What is needed. Please repeat the records word for word and skip the pictures.

:::::

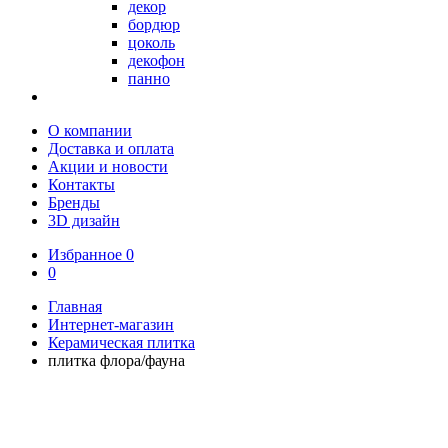
декор
бордюр
цоколь
декофон
панно
О компании
Доставка и оплата
Акции и новости
Контакты
Бренды
3D дизайн
Избранное
0
0
Главная
Интернет-магазин
Керамическая плитка
плитка флора/фауна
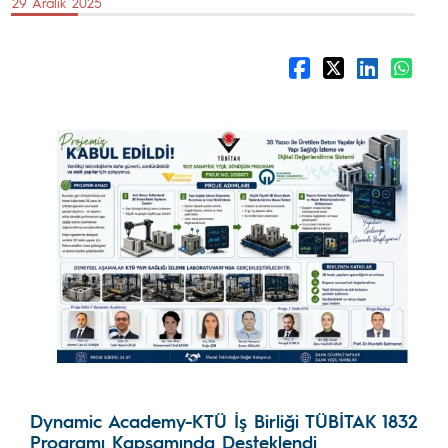
29 Aralık 2025
Dynamic Academy-KTÜ İş Birliği TÜBİTAK 1832
Programı Kapsamında Desteklendi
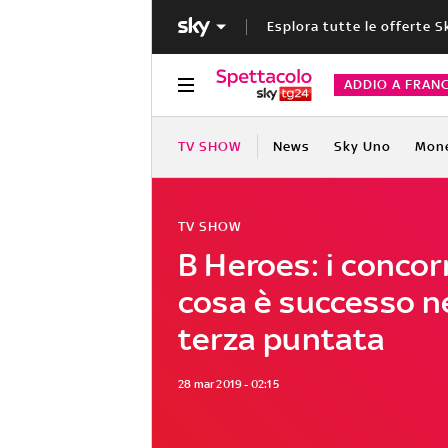
Esplora tutte le offerte S
ADDIO A FRAN
TV SHOW
News
Sky Uno
Mon
TV SHOW
B Heroes: i concor
cosa è successo n
terza puntata
28 mar 2019 - 02:15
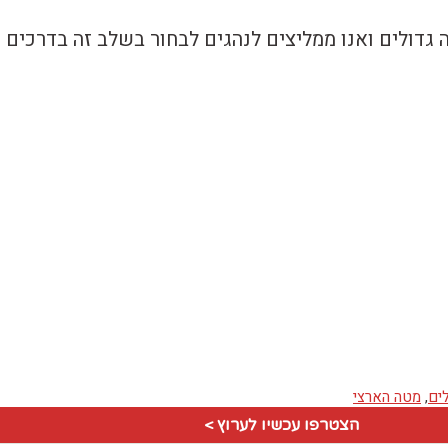
 גדולים ואנו ממליצים לנהגים לבחור בשלב זה בדרכים
ים
,
מטה הארצי
הצטרפו עכשיו לערוץ >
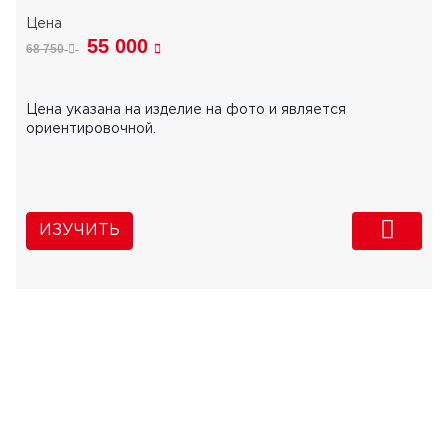
55 000
68 750
Цена указана на изделие на фото и является
ориентировочной.
ИЗУЧИТЬ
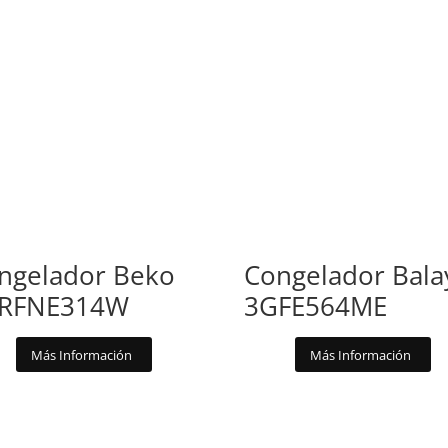
ngelador Beko
Congelador Bala
RFNE314W
3GFE564ME
Más Información
Más Información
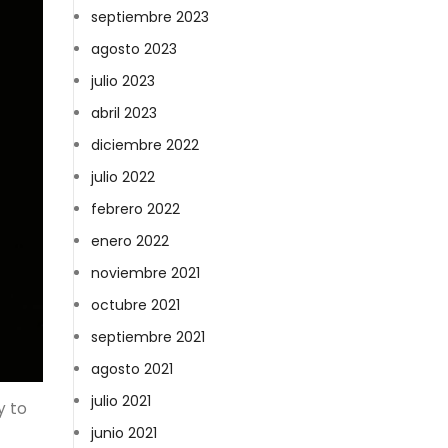
septiembre 2023
agosto 2023
julio 2023
abril 2023
diciembre 2022
julio 2022
febrero 2022
enero 2022
noviembre 2021
octubre 2021
septiembre 2021
agosto 2021
julio 2021
y to
junio 2021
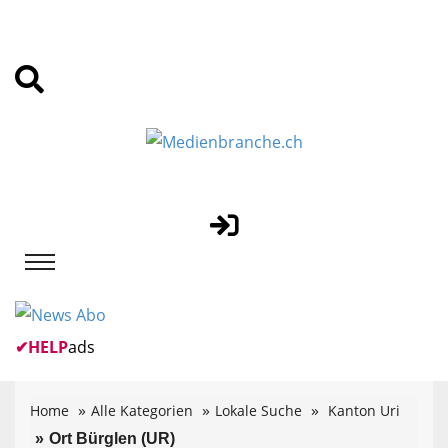
✔
HELP
ads
Home
Alle Kategorien
Lokale Suche
Kanton Uri
Ort Bürglen (UR)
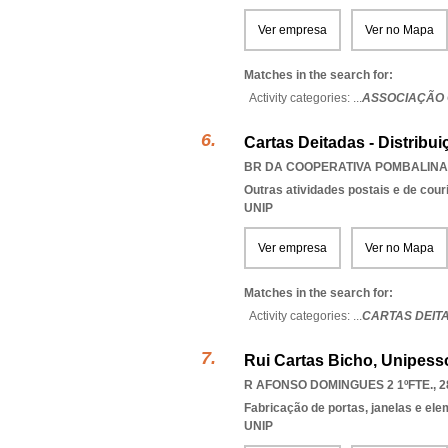
Ver empresa
Ver no Mapa
Matches in the search for:
Activity categories: ...
ASSOCIAÇÃO 
Cartas Deitadas - Distribu
BR DA COOPERATIVA POMBALINA B
Outras atividades postais e de cour
UNIP
Ver empresa
Ver no Mapa
Matches in the search for:
Activity categories: ...
CARTAS DEITA
Rui Cartas Bicho, Unipess
R AFONSO DOMINGUES 2 1ºFTE., 2
Fabricação de portas, janelas e el
UNIP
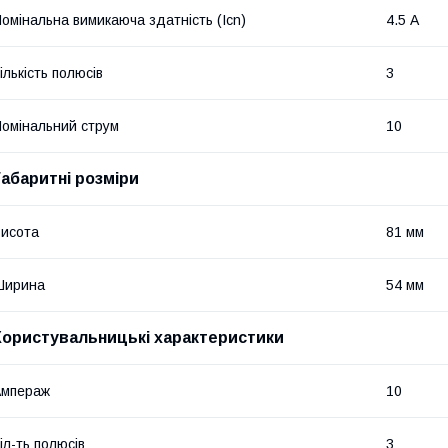
омінальна вимикаюча здатність (Icn)
4.5 А
ількість полюсів
3
омінальний струм
10
Габаритні розміри
исота
81 мм
Ширина
54 мм
Користувальницькі характеристики
Ампераж
10
іл-ть полюсів
3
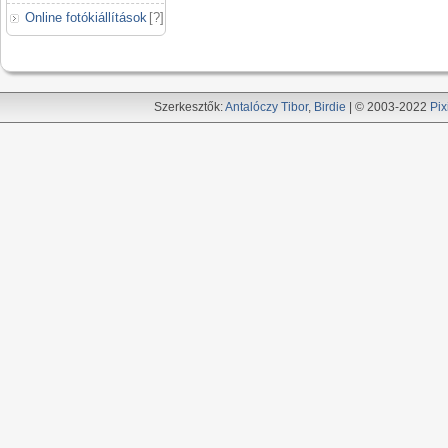
Online fotókiállítások
[
?
]
Szerkesztők:
Antalóczy Tibor
,
Birdie
| © 2003-2022
Pix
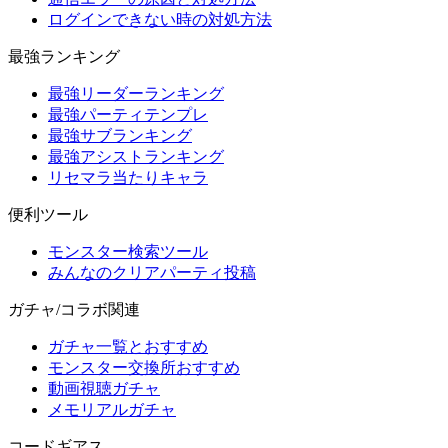
ログインできない時の対処方法
最強ランキング
最強リーダーランキング
最強パーティテンプレ
最強サブランキング
最強アシストランキング
リセマラ当たりキャラ
便利ツール
モンスター検索ツール
みんなのクリアパーティ投稿
ガチャ/コラボ関連
ガチャ一覧とおすすめ
モンスター交換所おすすめ
動画視聴ガチャ
メモリアルガチャ
コードギアス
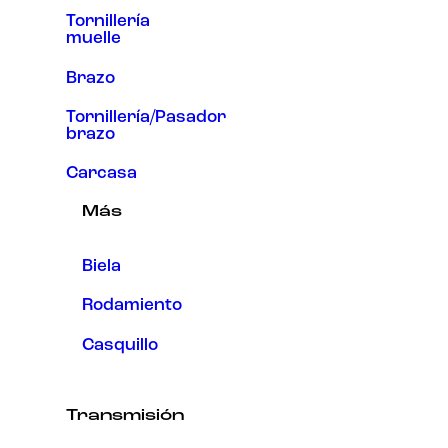
Tornillería
muelle
Brazo
Tornillería/Pasador
brazo
Carcasa
Más
Biela
Rodamiento
Casquillo
Transmisión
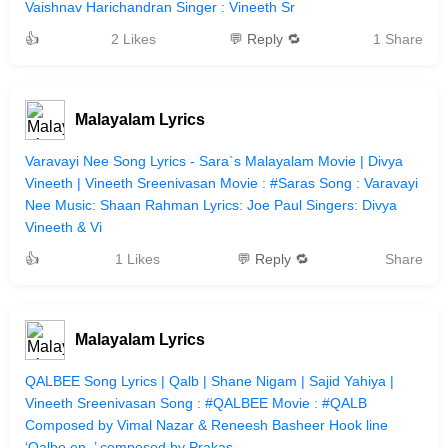
Vaishnav Harichandran Singer : Vineeth Sr
👍
2 Likes
💬 Reply 🔁
1 Share
Malayalam Lyrics
Varavayi Nee Song Lyrics - Sara`s Malayalam Movie | Divya
Vineeth | Vineeth Sreenivasan Movie : #Saras Song : Varavayi
Nee Music: Shaan Rahman Lyrics: Joe Paul Singers: Divya
Vineeth & Vi
👍
1 Likes
💬 Reply 🔁
Share
Malayalam Lyrics
QALBEE Song Lyrics | Qalb | Shane Nigam | Sajid Yahiya |
Vineeth Sreenivasan Song : #QALBEE Movie : #QALB
Composed by Vimal Nazar & Reneesh Basheer Hook line
‘Qalbe en..’ composed by Prakas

:::::

Answer.
декор
бордюр
цоколь
декофон
панно
О компании
Доставка и оплата
Акции и новости
Контакты
Бренды
3D дизайн
Избранное
0
0
Главная
Интернет-магазин
Керамическая плитка
плитка флора/фауна
29 Aralık 2025
Dynamic Academy-KTÜ İş Birliği TÜBİTAK 1832
Programı Kapsamında Desteklendi
Esplora tutte le offerte S
ADDIO A FRAN
TV SHOW
News
Sky Uno
Mon
TV SHOW
B Heroes: i concor
cosa è successo n
terza puntata
28 mar 2019 - 02:15
 גדולים ואנו ממליצים לנהגים לבחור בשלב זה בדרכים
ים
,
מטה הארצי
הצטרפו עכשיו לערוץ >
55 000
68 750
Цена указана на изделие на фото и является
ориентировочной.
ИЗУЧИТЬ
ngelador Beko
Congelador Bala
RFNE314W
3GFE564ME
Más Información
Más Información
septiembre 2023
agosto 2023
julio 2023
abril 2023
diciembre 2022
julio 2022
febrero 2022
enero 2022
noviembre 2021
octubre 2021
septiembre 2021
agosto 2021
julio 2021
y to
junio 2021
✔
HELP
ads
Home
Alle Kategorien
Lokale Suche
Kanton Uri
Ort Bürglen (UR)
Ver empresa
Ver no Mapa
Matches in the search for:
Activity categories: ...
ASSOCIAÇÃO 
Cartas Deitadas - Distribu
BR DA COOPERATIVA POMBALINA B
Outras atividades postais e de cour
UNIP
Ver empresa
Ver no Mapa
Matches in the search for:
Activity categories: ...
CARTAS DEITA
Rui Cartas Bicho, Unipess
R AFONSO DOMINGUES 2 1ºFTE., 2
Fabricação de portas, janelas e el
UNIP
омінальна вимикаюча здатність (Icn)
4.5 А
ількість полюсів
3
омінальний струм
10
Габаритні розміри
исота
81 мм
Ширина
54 мм
Користувальницькі характеристики
Ампераж
10
іл-ть полюсів
3
Online fotókiállítások
[
?
]
Szerkesztők:
Antalóczy Tibor
,
Birdie
| © 2003-2022
Pix
ログインできない時の対処方法
最強ランキング
最強リーダーランキング
最強パーティテンプレ
最強サブランキング
最強アシストランキング
リセマラ当たりキャラ
便利ツール
モンスター検索ツール
みんなのクリアパーティ投稿
ガチャ/コラボ関連
ガチャ一覧とおすすめ
モンスター交換所おすすめ
動画視聴ガチャ
メモリアルガチャ
コードギアス
Tornillería
muelle
Brazo
Tornillería/Pasador
brazo
Carcasa
Más
Biela
Rodamiento
Casquillo
Transmisión
Vaishnav Harichandran Singer : Vineeth Sr
👍
2 Likes
💬 Reply 🔁
1 Share
Malayalam Lyrics
Varavayi Nee Song Lyrics - Sara`s Malayalam Movie | Divya
Vineeth | Vineeth Sreenivasan Movie : #Saras Song : Varavayi
Nee Music: Shaan Rahman Lyrics: Joe Paul Singers: Divya
Vineeth & Vi
👍
1 Likes
💬 Reply 🔁
Share
Malayalam Lyrics
QALBEE Song Lyrics | Qalb | Shane Nigam | Sajid Yahiya |
Vineeth Sreenivasan Song : #QALBEE Movie : #QALB
Composed by Vimal Nazar & Reneesh Basheer Hook line
‘Qalbe en..’ composed by Prakas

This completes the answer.